Wall Street's reaction to the Clinton Administration's planned bailout for Mexico was subdued, with the Dow industrial average easing 3.03 points to 3,859.00 and broader indexes mixed.
In Latin markets, however, the response was euphoric: Mexico City's Bolsa stock index zoomed 90.95 points, or 4.5%, to 2,118.82. In Brazil, the Bovespa stock index rocketed 3,415 points, or 9.7%, to 38,406, while Argentina's Merval index shot up 10.4% and Chile's IPSA index leaped 4.5%.
In Brazil, traders said the bulk of the buying was by domestic investors and that foreigners were still mostly sidelined. Investors have feared that Brazil and Argentina could face the same kind of currency devaluation forced on Mexico in December, as worries about that country's economic outlook ballooned.
Meanwhile, key Asian stock markets suffered selloffs Thursday as some global investors pulled out, worried about Latin America's problems spreading.
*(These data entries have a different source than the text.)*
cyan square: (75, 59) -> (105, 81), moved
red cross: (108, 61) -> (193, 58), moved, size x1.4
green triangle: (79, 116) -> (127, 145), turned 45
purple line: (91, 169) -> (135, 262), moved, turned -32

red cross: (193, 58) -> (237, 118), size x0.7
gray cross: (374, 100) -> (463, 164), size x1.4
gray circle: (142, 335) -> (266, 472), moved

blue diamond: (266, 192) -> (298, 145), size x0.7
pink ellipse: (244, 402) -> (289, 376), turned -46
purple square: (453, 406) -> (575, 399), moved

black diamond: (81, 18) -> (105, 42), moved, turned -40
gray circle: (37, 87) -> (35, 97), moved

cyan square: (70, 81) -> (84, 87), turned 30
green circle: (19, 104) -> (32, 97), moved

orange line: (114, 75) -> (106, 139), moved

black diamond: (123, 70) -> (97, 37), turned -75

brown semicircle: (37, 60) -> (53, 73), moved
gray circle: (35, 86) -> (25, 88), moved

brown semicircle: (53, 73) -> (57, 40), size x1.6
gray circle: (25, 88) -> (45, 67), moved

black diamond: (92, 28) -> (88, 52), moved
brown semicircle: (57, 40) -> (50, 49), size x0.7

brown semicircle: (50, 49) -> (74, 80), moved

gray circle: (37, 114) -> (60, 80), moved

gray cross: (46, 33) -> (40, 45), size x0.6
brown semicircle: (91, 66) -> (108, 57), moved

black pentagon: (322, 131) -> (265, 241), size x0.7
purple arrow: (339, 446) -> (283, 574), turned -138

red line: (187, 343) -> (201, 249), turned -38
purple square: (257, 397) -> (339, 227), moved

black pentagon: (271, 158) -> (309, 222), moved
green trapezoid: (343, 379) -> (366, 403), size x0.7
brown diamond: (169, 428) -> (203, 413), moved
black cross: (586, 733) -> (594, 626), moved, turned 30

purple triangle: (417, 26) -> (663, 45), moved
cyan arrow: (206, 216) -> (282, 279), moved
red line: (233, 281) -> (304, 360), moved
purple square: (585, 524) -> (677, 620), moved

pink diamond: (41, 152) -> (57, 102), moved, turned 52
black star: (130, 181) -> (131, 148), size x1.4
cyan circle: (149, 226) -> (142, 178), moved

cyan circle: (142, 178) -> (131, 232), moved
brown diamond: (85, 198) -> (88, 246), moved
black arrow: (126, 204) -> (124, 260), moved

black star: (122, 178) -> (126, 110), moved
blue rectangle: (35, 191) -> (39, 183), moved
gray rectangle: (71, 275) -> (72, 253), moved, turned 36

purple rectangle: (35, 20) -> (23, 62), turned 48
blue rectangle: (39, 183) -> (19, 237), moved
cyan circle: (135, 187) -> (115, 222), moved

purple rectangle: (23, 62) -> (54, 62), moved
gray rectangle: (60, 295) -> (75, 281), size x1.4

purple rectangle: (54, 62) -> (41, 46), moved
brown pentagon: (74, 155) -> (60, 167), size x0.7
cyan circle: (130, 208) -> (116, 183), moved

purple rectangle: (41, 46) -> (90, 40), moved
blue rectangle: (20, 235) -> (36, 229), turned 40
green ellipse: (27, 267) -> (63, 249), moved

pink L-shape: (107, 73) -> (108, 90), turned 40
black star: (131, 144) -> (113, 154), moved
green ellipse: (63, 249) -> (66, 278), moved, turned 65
In Singapore, the Straits Times index tumbled 43.33 points, or 2.0%, to 2,102.36. In Bangkok, the SET index dove 41.35 points, or 3.2%, to 1,273.00.
The dollar rose against Third World currencies such as Thailand's baht, and it also gained against the troubled Canadian dollar, which hit a nine-year low at 1.418 per U.S. dollar.
But the greenback itself tumbled to a seven-week low against the Japanese yen and declined moderately against the German mark.
In New York, the dollar slumped to 98.65 yen, down from 100.00 on Wednesday and the lowest level since Nov. 29. It also fell to 1.529 marks, down from 1.537 and the lowest since Nov. 9.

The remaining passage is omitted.